There are multiple energy systems in the body with varying degrees of fatigue resistance. But there is only one type of TSS. That’s the problem.

So far as I know there is no good solution to this problem. You just gotta have the experience to know what type of work requires what type of recovery…either through your own accumulated wisdom or that of a coach.

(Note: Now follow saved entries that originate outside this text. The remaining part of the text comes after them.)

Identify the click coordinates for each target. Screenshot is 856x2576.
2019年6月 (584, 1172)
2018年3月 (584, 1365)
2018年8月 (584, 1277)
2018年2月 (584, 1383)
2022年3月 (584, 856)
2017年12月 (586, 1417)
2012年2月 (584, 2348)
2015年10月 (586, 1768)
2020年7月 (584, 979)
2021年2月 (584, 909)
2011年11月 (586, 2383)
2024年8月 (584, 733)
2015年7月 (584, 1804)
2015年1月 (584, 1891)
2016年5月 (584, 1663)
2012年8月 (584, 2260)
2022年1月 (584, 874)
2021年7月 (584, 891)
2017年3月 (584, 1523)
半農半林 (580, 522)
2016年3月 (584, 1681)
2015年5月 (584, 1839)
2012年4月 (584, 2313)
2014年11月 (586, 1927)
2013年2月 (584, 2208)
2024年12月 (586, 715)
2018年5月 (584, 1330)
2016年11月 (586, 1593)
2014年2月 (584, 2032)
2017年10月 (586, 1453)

One trick is to do primarily only one type of training. Like a lot of z2 work. Or a lot of sweet spot work. Then your recovery tends to be dominated by fatigue induced by that intensity zone & TSS starts to make more sense (one energy system, one TSS, works better). Then you can throw in a VO2 workout once in a while without throwing things too far out of wack. Another trick is to maintain the same mix of training…one VO2 workout/week, one threshold workout/week, the rest Z2. Then, again, you’ve got a static mix of intensities so having one homogenous TSS works a little bit better.